■ About this task ■
An exact transcription of all the records below is required, without any images.

»»

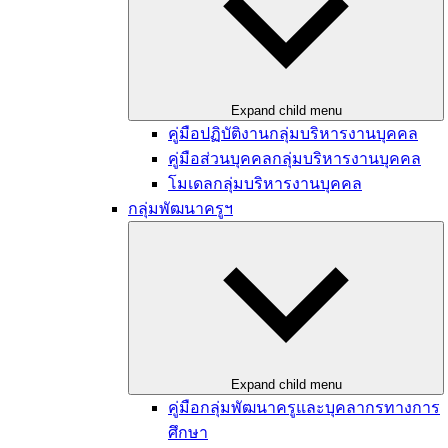
Expand child menu
คู่มือปฏิบัติงานกลุ่มบริหารงานบุคคล
คู่มือส่วนบุคคลกลุ่มบริหารงานบุคคล
โมเดลกลุ่มบริหารงานบุคคล
กลุ่มพัฒนาครูฯ
Expand child menu
คู่มือกลุ่มพัฒนาครูและบุคลากรทางการ
ศึกษา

««

■ Solution to this exercise ■
Expand child menu
คู่มือปฏิบัติงานกลุ่มบริหารงานบุคคล
คู่มือส่วนบุคคลกลุ่มบริหารงานบุคคล
โมเดลกลุ่มบริหารงานบุคคล
กลุ่มพัฒนาครูฯ
Expand child menu
คู่มือกลุ่มพัฒนาครูและบุคลากรทางการ
ศึกษา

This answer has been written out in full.